Each year, in the heart of the spring, smelt surge through the waters of Lake Superior on their way to spawn in the rivers. People gather in boots and waders on the shores of Park Point, lit only by the moon, to catch these rainbow-colored fish. The Magic Smelt Puppet Troupe celebrates this miraculous event with their own spectacle, Run Smelt Run.
Run Smelt Run is the brainchild of puppeteer Jim Ouray. He drew inspiration for the Duluth event from his travels to see Carnival in Trinidad and processions in New Orleans. Run Smelt Run, which he hopes will continue as an annual tradition, features both large and small puppets, masks, dancing, music, and of course, smelt.
“We start at the Aerial Lift Bridge with an over-sized puppet of the Smelt Queen, puppets of the lake, masks and smelt rod puppets,” Ouray said. “The second major component is the second line. A second line parade is where everybody goes with the procession. Like Carnival, if people want to dress up, they can dress up and proceed with the procession down the Lakewalk.”

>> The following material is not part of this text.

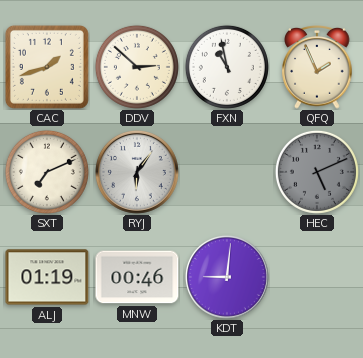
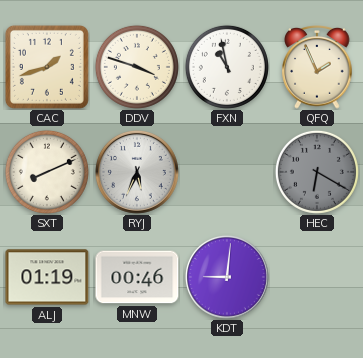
DDV: 2:52 -> 3:48
SXT: 7:11 -> 8:11
RYJ: 6:06 -> 5:34
HEC: 5:11 -> 6:20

This year's event will feature music by the Brass Messengers, and the procession will finish off with a fresh smelt dinner.
“All the smelt out on the lake, it’s quite a thrill,” Ouray said. “It’s incredible. [Run Smelt Run] could be the first big party outdoors for the season.”

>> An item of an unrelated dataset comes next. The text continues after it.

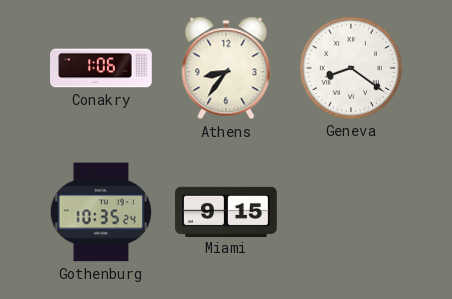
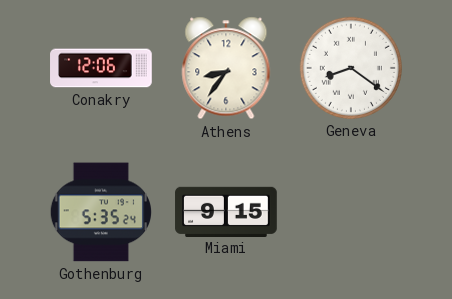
Conakry: 1:06 -> 12:06
Gothenburg: 10:35 -> 5:35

The event brings together a celebration of community and the magic of puppetry, Ouray said. He added that the community's help is needed to carry out the event, as the Magic Smelt Puppet Troupe set up a Kickstarter with a goal of $5,000 by Saturday, March 16.
The majority of the funds will go toward establishing workshops with professional artists before the actual event. Musical Director Anton Jimenez-Kloeckl of Duluth said the workshops are a wonderful opportunity to build community.
“The workshops are the prime time for the community to create their own culture,” Jimenez-Kloeckl said. “It’s very therapeutic to work with paper maché and all kinds of materials. It’s very fun to work with people you wouldn’t usually meet.”
Jimenez-Kloeckl added that the event itself is “fantasmagorical” and goes by in the blink of an eye. Because of this, Ouray is passionate about getting people involved prior to the event.
“The heart and soul of the thing is to get people involved beforehand," Ouray said. "They can sew costumes, come do something with your toddler, learn to make masks, even learn to do stilt walking if there’s time. I’ll be casting it as we go along. It’s all about volunteer fun.”
As an artist, Ouray said he is compelled by puppetry’s joyful nature and wants to share that joy with others.
“I am a puppeteer, and like any other artist, I have philosophical underpinnings,” Ouray said. “The amount of vitality and joy [in puppetry] is very persuasive to me. I think there’s a lack of that participatory joy in our culture.”
According to Ouray, this type of celebration is coded in our DNA.
“Around 75 to 120 years ago, there was rich participation in fraternal organizations with theatrical rituals and costumes and sets. We’re talking our great-grandparents here,” Ouray said. “There were fraternal organizations for everyone. They all had theatrical participation things. That’s missing from our culture today. It’s really the abandonment of woes and tribulations.”
Ouray chose the smelt run as the central focus of this celebration because of its abundant nature.
“I think a lot of the psychological malaise in our culture is from the fear of scarcity,” he said. “We’re worried about every dollar. We have a scarcity complex. With the Bayfield Apple Festival and the La Tomatina Festival in Spain, there’s this great sense of contentment of people. People are out there with their nets and coolers filled. There’s a suspension of worry during that time.”
The smelt run is a cultural tradition for many Duluthians. Jimenez-Kloeckl said he loves the way Run Smelt Run brings out individual smelt run stories.
“My favorite part is hearing people’s nostalgia for the smelt run,” Jimenez-Kloeckl said. “It’s dark and secluded, often going from fire to fire. You’re all out hunting for this elusive thing.”
Run Smelt Run invites and encourages people of all ages to come out for the parade. The mission statement for the event says that they aim “to invigorate the natural healing power of people by creating imaginative spectacles using puppets, masks, costumes, dance and music.”
“The main goal is to get the community involved in making their own culture,” Jimenez-Kloeckl said.